So I have this function for making non-blocking curl requests. It works fine on what I've tested so far (small amounts of requests). But I need this to scale up to thousands of requests (maybe max 10,000). My issue is that I don't want to run into issues with too many parallel requests running at once.
What would you suggest to rate-limit the requests? Usleep? Requests in batches? The function is below:
function poly_curl($requests){
$queue = curl_multi_init();
$curl_array = array();
$count = 0;
foreach($requests as $request)
{
$curl_array[$count] = curl_init($request);
curl_setopt($curl_array[$count], CURLOPT_RETURNTRANSFER, true);
curl_multi_add_handle($queue, $curl_array[$count]);
$count++;
}
$running = NULL;
do {
curl_multi_exec($queue,$running);
} while($running > 0);
$res = array();
$count = 0;
foreach($requests as $request)
{
$res[$count] = curl_multi_getcontent($curl_array[$count]);
$count++;
}
$count = 0;
foreach($requests as $request){
curl_multi_remove_handle($queue, $curl_array[$count]);
$count++;
}
curl_multi_close($queue);
return $res;
}
You may want to implement something that is called Exponential Backoff (wikipedia).
Basically, it is an algorithm that allows you dynamically scale your processes depending on some feedback.
You define a rate in your application, and on the first time-out, error, or anything you decide, you decrease this rate until the request finishes.
You may implement it easily using the HTTP response code for example.
I think curl_multi_exec
is bad for this purpose, because even if you use batches in groups of 100, 99 request could be finished and still will have to wait for the last request completion.
But you need 100 parallel requests and when one finishes, another is immediately started. So you cannot use curl_multi_exec
at all.
I would use normal producer-consumer algorithm with multiple (constant number) consumers with every consumer processing only one url. For example php-resque and COUNT=100 php resque.php
Last time i was doing something like this it was including downloading and "parsing" files. Was able to proceed only 4 subpages at a time limited by very weak hardware processor (2 cores with HT). What time i ended up with two queuest: 1 for waiting, 2 for in-process. Every time a task gone from 2nd queue, new was taken from 1st one.
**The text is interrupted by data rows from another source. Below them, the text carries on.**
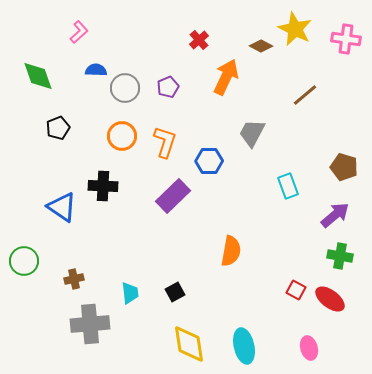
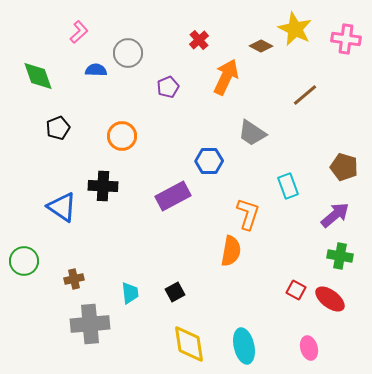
gray circle: moved 3 px right, 35 px up
gray trapezoid: rotated 84 degrees counterclockwise
orange L-shape: moved 83 px right, 72 px down
purple rectangle: rotated 16 degrees clockwise
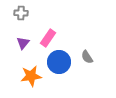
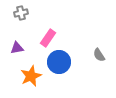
gray cross: rotated 16 degrees counterclockwise
purple triangle: moved 6 px left, 5 px down; rotated 40 degrees clockwise
gray semicircle: moved 12 px right, 2 px up
orange star: rotated 15 degrees counterclockwise
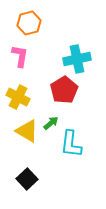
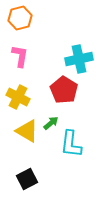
orange hexagon: moved 9 px left, 5 px up
cyan cross: moved 2 px right
red pentagon: rotated 8 degrees counterclockwise
black square: rotated 15 degrees clockwise
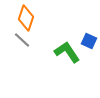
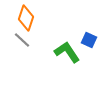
blue square: moved 1 px up
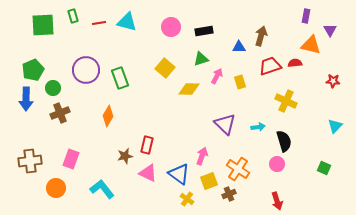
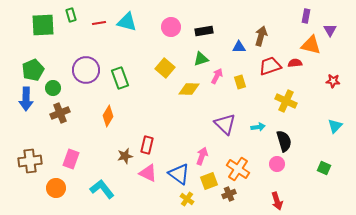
green rectangle at (73, 16): moved 2 px left, 1 px up
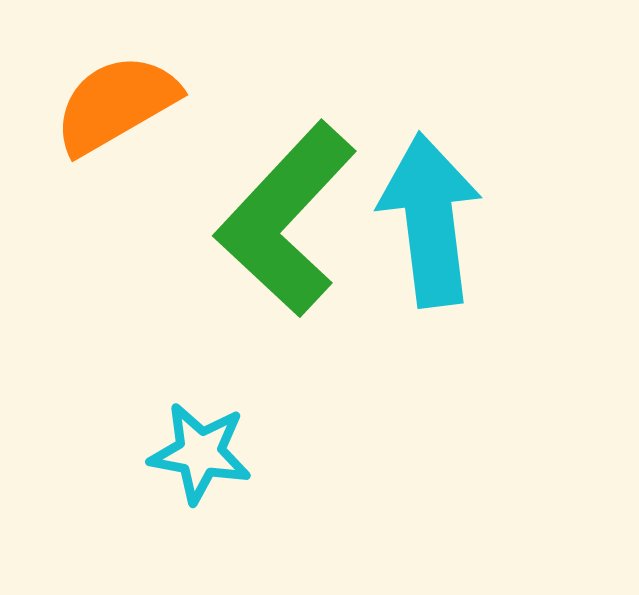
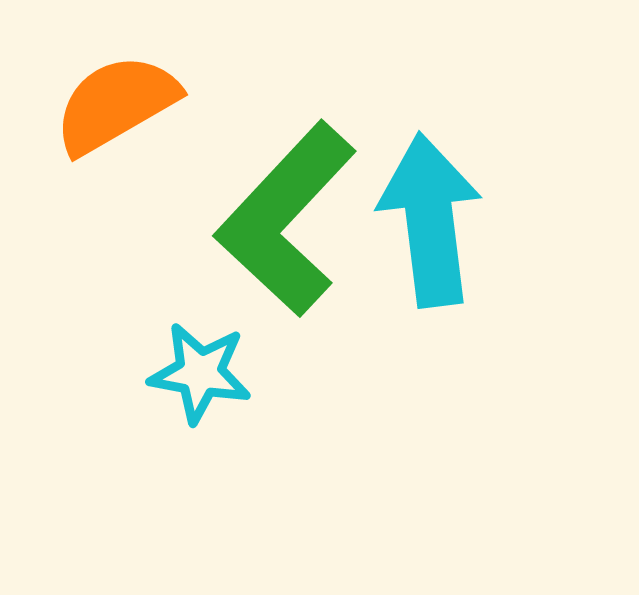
cyan star: moved 80 px up
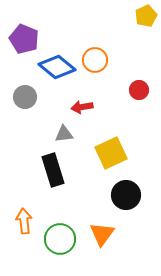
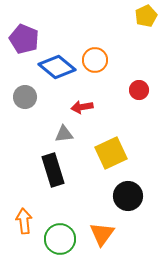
black circle: moved 2 px right, 1 px down
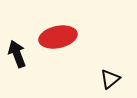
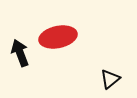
black arrow: moved 3 px right, 1 px up
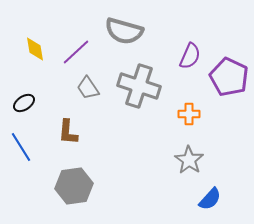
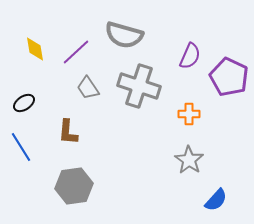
gray semicircle: moved 4 px down
blue semicircle: moved 6 px right, 1 px down
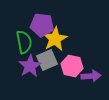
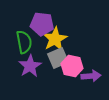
purple pentagon: moved 1 px up
gray square: moved 11 px right, 2 px up
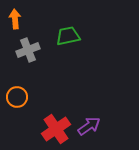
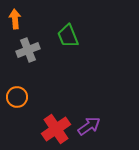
green trapezoid: rotated 100 degrees counterclockwise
May saund complicated, but ended in two loops inside eachother and simple count()
's
Btw, considering so hight rate i would think of using Node.js - for simplicity - or anything more nonblocking and more suitable for deamons than PHP.. As long as threads are PHP weakpoint, it just does not suit there.
PS: nice & useful bit of code, thanks.
We used to face the same problem with C++ connection pooling code. The approach is those days involved some serious analysis.
But, the essence was that, we created a pool and requests would get processed depending on number of available requests. What we also did was assign a maximum number of connection pools.[This was determined by testing].
What you really need is a method to determine how many requests are being processed and put a limit to it. In your case that is $count
Just compare $count to a maximum value[say, $max] to it and stop there. define the value depending on the system the program runs. $max could be hardcoded or dynamic.